Why would FISA provide for warrantless surveillance during wartime for 15 days only after a declaration of war? This is a very strange provision, if you think about it. There is no reason to expect that the first 15 days of a war would be when warrantless surveillance would be most useful. Or is the idea that in the event of a sneak attack, you might need to begin eavesdropping immediately, but 15 days would give you long enough to line up your applications to the FISA court? If so, that is certainly an outstanding example of Congressional stupidity. It almost seems that the 15 day provision is there to show that the President’s Article II power to surveil during wartime has not been entirely eliminated; that is, the 15 day provision has a kind of place holder feeling to it, more certainly than making any kind of practical sense.

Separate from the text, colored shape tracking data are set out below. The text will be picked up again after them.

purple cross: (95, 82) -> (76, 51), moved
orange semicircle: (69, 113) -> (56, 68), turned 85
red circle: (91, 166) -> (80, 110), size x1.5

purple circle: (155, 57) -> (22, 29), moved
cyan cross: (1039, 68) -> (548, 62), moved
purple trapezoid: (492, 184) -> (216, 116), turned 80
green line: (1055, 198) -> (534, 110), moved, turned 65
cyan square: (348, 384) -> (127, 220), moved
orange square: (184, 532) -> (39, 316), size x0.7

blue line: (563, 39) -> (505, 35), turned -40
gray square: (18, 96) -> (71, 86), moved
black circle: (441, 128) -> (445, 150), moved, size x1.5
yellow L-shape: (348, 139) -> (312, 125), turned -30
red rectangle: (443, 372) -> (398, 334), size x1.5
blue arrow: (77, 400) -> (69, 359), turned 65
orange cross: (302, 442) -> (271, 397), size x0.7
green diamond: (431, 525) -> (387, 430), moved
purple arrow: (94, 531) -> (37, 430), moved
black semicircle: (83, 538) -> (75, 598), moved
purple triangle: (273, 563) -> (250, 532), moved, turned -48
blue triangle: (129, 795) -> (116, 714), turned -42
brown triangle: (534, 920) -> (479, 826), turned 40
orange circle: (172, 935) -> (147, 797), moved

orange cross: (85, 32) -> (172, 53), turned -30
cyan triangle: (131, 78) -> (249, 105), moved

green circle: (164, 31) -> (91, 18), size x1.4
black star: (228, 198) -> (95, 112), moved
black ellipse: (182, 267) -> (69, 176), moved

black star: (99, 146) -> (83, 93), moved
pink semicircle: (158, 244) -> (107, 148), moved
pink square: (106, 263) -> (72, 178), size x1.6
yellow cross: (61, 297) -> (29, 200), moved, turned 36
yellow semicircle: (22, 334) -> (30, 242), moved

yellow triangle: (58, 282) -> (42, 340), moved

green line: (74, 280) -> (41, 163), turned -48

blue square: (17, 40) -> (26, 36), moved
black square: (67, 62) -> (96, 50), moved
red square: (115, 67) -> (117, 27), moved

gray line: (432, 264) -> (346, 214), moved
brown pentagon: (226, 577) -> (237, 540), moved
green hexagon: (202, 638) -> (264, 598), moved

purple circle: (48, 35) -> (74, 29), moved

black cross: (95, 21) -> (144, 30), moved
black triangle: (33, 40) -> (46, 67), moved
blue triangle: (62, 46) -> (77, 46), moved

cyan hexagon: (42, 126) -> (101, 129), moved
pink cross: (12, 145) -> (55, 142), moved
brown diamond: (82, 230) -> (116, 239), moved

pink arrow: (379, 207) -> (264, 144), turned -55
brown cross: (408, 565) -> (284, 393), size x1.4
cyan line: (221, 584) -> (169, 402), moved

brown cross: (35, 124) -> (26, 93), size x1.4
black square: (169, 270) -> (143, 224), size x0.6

It seems to me that the obvious explanation for the 15-day rule is the same as the explanation for the time-limit in the War Powers Act: it gives Congress enough time to decide whether or not to extend the authority beyond the statutory minimum (just as the WPA gives Congress the time to decide whether or not to continue to delegate its power to conduct military operations to the president). Since Congress apparently did not decide to suspend the FISA warrant requirement beyond the 15-day limit (i.e. on or before September 26, 2001), it is reasonable to conclude that Congress wanted the FISA warrant requirements to be followed beyond that date.

As an aside, I’m amused by conservatives running around treating Article II’s penumbras and emanations like a giant Neccessary and Proper Clause. In re Neagle ain’t exactly a presidential blank check, unlike McCulloch, for good reason. By all means, we should have a debate over presidential surveillance powers, but Smith et al. seem to be suggesting the blank check approach—what my fellow political scientist Steven Taylor, no liberal, has been hammering on for weeks as being completely unacceptable and incompatible with our system of checks and balances. If Democrats have been guilty of simplistic arguments—and they have—so too have defenders of the administration’s approach like Smith, whose basic argument boils down to either “trust us” or vague handwaving in the direction of broad discretionary executive powers that are thoroughly inconsistent with judicial conservatives’ approaches to other parts of the constitution.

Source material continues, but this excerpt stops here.